We followed our tour and tasting at Ladera with some food and World Cup final action at the Silverado Brewing Company, a great place in Calistoga to grab a beer if you get sick of wine.
Since the World Cup was going on at the time of our appointment, I called Schramsberg to try to reschedule our tour and tasting, and though they were busy, they very kindly rearranged it for us.
Everything about our visit to Schramsberg, from their help on the phone, to the check-in at the winery, to the tour and tasting, was perfect.
After pulling up a long, woodsy driveway, we arrived at Schramsberg’s parking area and proceeded to check in. While we waited in the hot Napa sun for our tour to begin, I spotted pollywogs in the pond out front.
Soon, our tour guide was bringing us up to the entrance of the original Schramsberg cave and sharing with us the rich history of the winery.
There is so much information to tell, and if you are interested I suggest checking out Schramsberg’s website.

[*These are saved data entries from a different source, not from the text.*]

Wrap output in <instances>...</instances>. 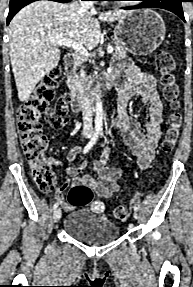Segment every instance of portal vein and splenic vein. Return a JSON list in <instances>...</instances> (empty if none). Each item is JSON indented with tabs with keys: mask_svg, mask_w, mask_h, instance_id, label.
<instances>
[{
	"mask_svg": "<svg viewBox=\"0 0 193 287\" xmlns=\"http://www.w3.org/2000/svg\"><path fill=\"white\" fill-rule=\"evenodd\" d=\"M50 41L54 42V43H56L57 45H60V46L63 45V46L70 47V48L78 51L83 56L89 57L88 51L81 44L77 43L73 39H68V38H51ZM107 52L109 54H111L113 52V47L109 46L108 49H107Z\"/></svg>",
	"mask_w": 193,
	"mask_h": 287,
	"instance_id": "portal-vein-and-splenic-vein-1",
	"label": "portal vein and splenic vein"
}]
</instances>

Among the very interesting things we learned was that Robert Louis Stevenson, famed writer, and the man some say is a distant cousin of mine, spent his honeymoon on the property. I just had to share his thoughts about the visit at the home of Mr. Jacob Schram:
“Mr. Schram’s, on the other hand, is the oldest vineyard in the valley, eighteen years old I think; yet he began a penniless barber, and even after he had broken ground up here with his black malvoisies, continued for long to tramp the valley with his razor. Now, his place is the picture of prosperity: stuffed birds on the verandah, cellars far dug into the hillside, and resting on pillars like a bandit’s cave: all trimness, varnish, flowers, and sunshine, among the tangled wildwood. Stout, smiling Mrs. Schram, who has been to Europe and apparently all about the States for pleasure, entertained Fanny in the verandah, while I was tasting wines in the cellar. To Mr. Schram this was a solemn office; his serious gusto warmed my heart; prosperity had not yet wholly banished a certain neophyte and girlish trepidation, and he followed every sip and read my face with proud anxiety. I tasted all. I tasted every variety and shade of Schramberger, red and white Schramberger, Burgundy Schramberger, Schramberger Hock, Schramberger Golden Chasselas, the latter with a notable bouquet, and I fear to think how many more. Much of it goes to London – most, I think; and Mr. Schram has a great notion of the English taste. (Source)

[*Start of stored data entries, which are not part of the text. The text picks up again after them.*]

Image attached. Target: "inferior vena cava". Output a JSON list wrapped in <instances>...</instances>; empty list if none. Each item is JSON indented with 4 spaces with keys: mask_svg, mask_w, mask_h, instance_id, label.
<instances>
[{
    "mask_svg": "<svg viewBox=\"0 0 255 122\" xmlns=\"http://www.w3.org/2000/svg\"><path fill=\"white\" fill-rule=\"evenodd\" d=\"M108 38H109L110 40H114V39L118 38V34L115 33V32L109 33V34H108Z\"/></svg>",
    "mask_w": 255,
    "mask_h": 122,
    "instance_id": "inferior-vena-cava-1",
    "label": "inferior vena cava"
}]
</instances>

Schramsberg has seen its share of historical events, and the entire timeline can be found here. It is currently owned by Hugh Davies, son of Jack and Jamie Davies, the couple who took over and brought the winery back to life in the mid-60’s.
Once we were given some fun historical information, it was time to enter the mile or so of underground caves, a space that while cool, was also very humid. Our guide pointed out the ceilings which were covered in a natural moss from the humidity inside the caves. You can see it hanging down in the photo below.

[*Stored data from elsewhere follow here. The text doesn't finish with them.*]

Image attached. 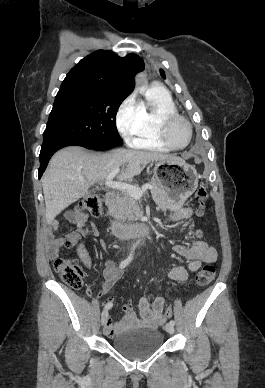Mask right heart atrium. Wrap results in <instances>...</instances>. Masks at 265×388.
Instances as JSON below:
<instances>
[{
  "instance_id": "d8ad5b80",
  "label": "right heart atrium",
  "mask_w": 265,
  "mask_h": 388,
  "mask_svg": "<svg viewBox=\"0 0 265 388\" xmlns=\"http://www.w3.org/2000/svg\"><path fill=\"white\" fill-rule=\"evenodd\" d=\"M117 121L122 136L127 140L138 130L141 121V106L134 95L129 96L121 105Z\"/></svg>"
}]
</instances>
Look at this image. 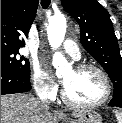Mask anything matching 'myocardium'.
Wrapping results in <instances>:
<instances>
[{"mask_svg":"<svg viewBox=\"0 0 122 123\" xmlns=\"http://www.w3.org/2000/svg\"><path fill=\"white\" fill-rule=\"evenodd\" d=\"M74 69L76 71H82L85 69L96 70L102 76V78L105 82L106 92L101 99H99L95 102L86 103V102H80V101H76V100L72 99L69 96L65 86H63V88L61 90V96H62L63 101L70 106L81 107V108H95V107L101 106L104 103H106L112 94V82H111L109 75L106 73V71L99 65H96L94 63H89V62L79 63L74 67Z\"/></svg>","mask_w":122,"mask_h":123,"instance_id":"f54148a6","label":"myocardium"}]
</instances>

He also warned us that there were rows of sparkling wine bottles covered in plastic sheeting and that we were not to remove the sheets or to touch them at all. They are there to protect visitors and workers if by some chance the pressure inside the bottles from fermentation becomes so great that they explode. It happens.
During the tour, our guide talked to us about their sparkling wine and how it is made. Jack and Jamie Davies were California pioneers in sparkling wine made in the Méthode Champenoise, that is the same way Champagne is made, only you can not call it Champagne because it is not from that region.
He also told us how Jamie Davies won back these wooden casks (that originally belonged to the Schram family) in a poker game when she had never before played poker.
And he showed us how the bottles are “riddled”, a process invented by the Widow Clicquot (sound familiar?;)). The intent of the process is to shake loose any sediment from the fermentation process so that it is freed from the sides of the bottle and sinks to the bottom. In many places, this process is done by machine, but at Schramsberg it is done by expert human hands, making their wine that much more labor intensive and special.
After a captivating tour, it was time for a tasting. We were seated in a lovely room and walked through a variety of sparkling wines and a couple of still wines.
It turns out our tour guide was from the Boston area, had lived in Dorchester, and had worked for the same moving company that my husband worked for in college. Small world when you are married to an Irishman. . .
Schramsberg wines have been served at White House functions for decades, so I wasn’t concerned that I wouldn’t like them. I could write an entire post on Schramsberg’s wines, and perhaps I should, as they each have such personality that they deserve the spotlight on their own.
Really though, a mile or so of underground space filled with bubbly, an elegant tasting room, a friendly, gregarious, and incredibly intelligent tour guide. . . can you go wrong in such a situation?
Truly, as The New York Times reported, Schramsberg’s sparkling wines are sparkle to make a French nose twitch. The property is gorgeous, rich in history, and produces some of the best quality sparkling wines I have ever tasted.
Add Schramsberg to my list of repeat visit wineries. It is spectacular.
If you could live in any time in history what would it be? Being on a property such as Schramsberg’s made me envision Napa Valley over a hundred years ago, and it seems so romantic and unsettled!